EXCERPTED RECORDS:
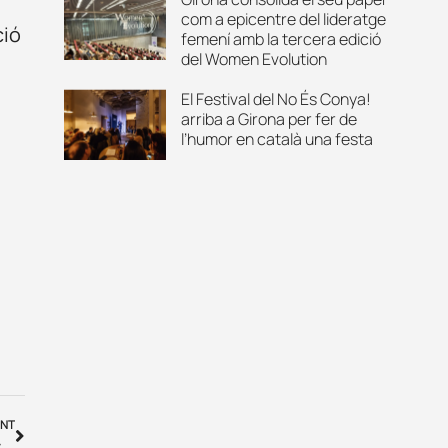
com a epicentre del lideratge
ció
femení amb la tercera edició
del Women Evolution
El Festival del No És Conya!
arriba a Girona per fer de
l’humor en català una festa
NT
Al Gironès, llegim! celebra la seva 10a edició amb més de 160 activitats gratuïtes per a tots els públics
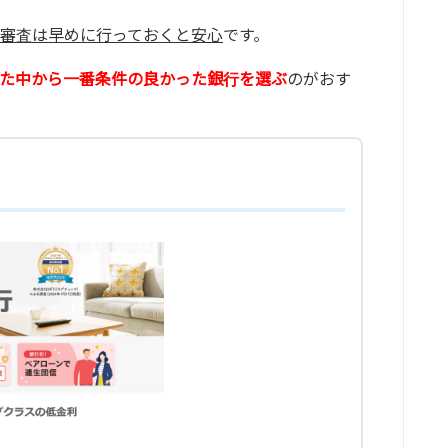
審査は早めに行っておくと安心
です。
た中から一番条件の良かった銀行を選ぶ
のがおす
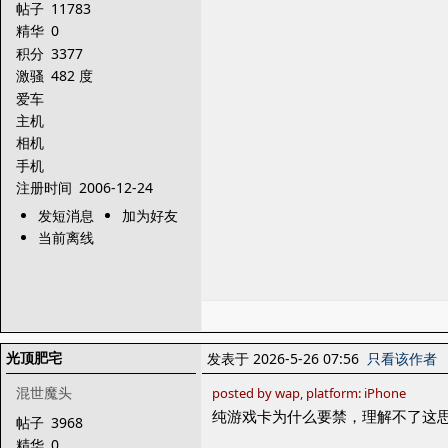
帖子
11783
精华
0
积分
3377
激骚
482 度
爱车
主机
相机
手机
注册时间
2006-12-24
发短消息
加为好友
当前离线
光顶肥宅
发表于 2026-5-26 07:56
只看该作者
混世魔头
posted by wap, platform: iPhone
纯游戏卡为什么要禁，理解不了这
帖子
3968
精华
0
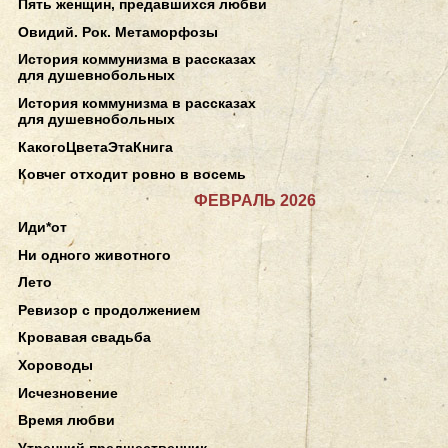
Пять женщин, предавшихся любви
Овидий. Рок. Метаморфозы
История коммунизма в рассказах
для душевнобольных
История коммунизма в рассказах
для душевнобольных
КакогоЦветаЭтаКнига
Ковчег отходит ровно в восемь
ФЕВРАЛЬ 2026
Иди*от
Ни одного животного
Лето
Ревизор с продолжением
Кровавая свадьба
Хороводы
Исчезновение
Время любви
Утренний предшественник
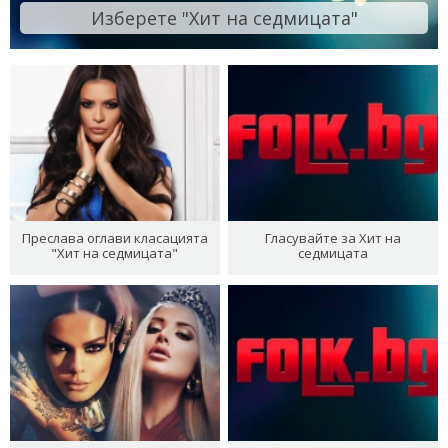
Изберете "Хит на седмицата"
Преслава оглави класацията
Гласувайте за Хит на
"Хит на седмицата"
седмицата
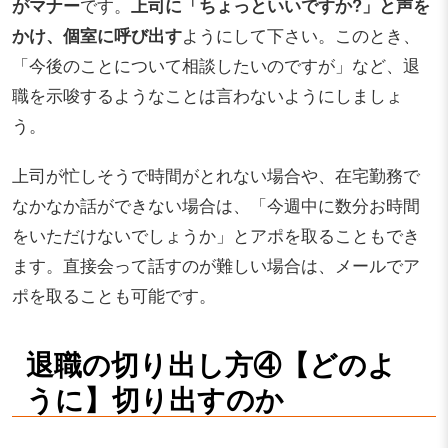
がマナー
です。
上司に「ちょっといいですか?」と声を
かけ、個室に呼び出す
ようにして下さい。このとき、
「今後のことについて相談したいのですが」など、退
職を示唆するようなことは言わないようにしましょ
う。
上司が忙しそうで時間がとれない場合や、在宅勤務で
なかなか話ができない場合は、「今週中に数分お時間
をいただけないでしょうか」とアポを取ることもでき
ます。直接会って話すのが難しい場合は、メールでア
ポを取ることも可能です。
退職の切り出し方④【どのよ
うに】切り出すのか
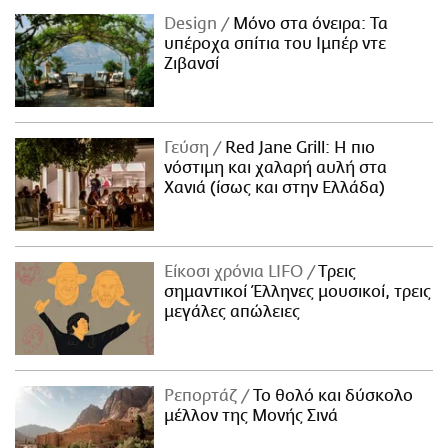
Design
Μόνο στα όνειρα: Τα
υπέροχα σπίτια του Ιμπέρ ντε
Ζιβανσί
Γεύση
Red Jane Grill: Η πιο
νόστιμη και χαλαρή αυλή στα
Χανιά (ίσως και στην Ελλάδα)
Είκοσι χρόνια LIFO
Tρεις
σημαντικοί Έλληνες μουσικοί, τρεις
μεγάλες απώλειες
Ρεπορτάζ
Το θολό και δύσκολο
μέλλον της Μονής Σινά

* * *

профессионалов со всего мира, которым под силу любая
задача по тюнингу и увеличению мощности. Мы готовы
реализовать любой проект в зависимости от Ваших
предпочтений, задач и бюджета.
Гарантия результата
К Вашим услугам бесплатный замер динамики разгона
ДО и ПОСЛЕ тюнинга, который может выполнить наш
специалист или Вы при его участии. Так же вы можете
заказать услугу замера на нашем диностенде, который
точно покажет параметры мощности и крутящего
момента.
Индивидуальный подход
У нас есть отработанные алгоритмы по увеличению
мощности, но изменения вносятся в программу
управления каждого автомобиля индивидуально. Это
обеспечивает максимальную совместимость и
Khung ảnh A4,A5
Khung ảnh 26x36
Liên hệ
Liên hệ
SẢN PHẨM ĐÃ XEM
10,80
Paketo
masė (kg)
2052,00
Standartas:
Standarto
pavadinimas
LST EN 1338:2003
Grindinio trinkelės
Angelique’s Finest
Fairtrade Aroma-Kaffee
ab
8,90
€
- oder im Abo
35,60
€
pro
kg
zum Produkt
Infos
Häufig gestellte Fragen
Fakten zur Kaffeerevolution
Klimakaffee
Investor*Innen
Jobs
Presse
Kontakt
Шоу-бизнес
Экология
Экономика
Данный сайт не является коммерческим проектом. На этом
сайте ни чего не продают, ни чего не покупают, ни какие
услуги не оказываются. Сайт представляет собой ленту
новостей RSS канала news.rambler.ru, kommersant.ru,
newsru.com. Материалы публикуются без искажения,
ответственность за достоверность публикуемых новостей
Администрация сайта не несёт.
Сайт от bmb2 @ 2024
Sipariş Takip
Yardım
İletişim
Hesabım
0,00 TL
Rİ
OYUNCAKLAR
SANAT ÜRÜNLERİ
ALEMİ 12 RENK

TASK TO CARRY OUT:
Where the listing above has a line with "специалист или Вы", start there, and output every line exactly through the line with "ALEMİ 12 RENK", which is also included.

RESPONSE:
специалист или Вы при его участии. Так же вы можете
заказать услугу замера на нашем диностенде, который
точно покажет параметры мощности и крутящего
момента.
Индивидуальный подход
У нас есть отработанные алгоритмы по увеличению
мощности, но изменения вносятся в программу
управления каждого автомобиля индивидуально. Это
обеспечивает максимальную совместимость и
Khung ảnh A4,A5
Khung ảnh 26x36
Liên hệ
Liên hệ
SẢN PHẨM ĐÃ XEM
10,80
Paketo
masė (kg)
2052,00
Standartas:
Standarto
pavadinimas
LST EN 1338:2003
Grindinio trinkelės
Angelique’s Finest
Fairtrade Aroma-Kaffee
ab
8,90
€
- oder im Abo
35,60
€
pro
kg
zum Produkt
Infos
Häufig gestellte Fragen
Fakten zur Kaffeerevolution
Klimakaffee
Investor*Innen
Jobs
Presse
Kontakt
Шоу-бизнес
Экология
Экономика
Данный сайт не является коммерческим проектом. На этом
сайте ни чего не продают, ни чего не покупают, ни какие
услуги не оказываются. Сайт представляет собой ленту
новостей RSS канала news.rambler.ru, kommersant.ru,
newsru.com. Материалы публикуются без искажения,
ответственность за достоверность публикуемых новостей
Администрация сайта не несёт.
Сайт от bmb2 @ 2024
Sipariş Takip
Yardım
İletişim
Hesabım
0,00 TL
Rİ
OYUNCAKLAR
SANAT ÜRÜNLERİ
ALEMİ 12 RENK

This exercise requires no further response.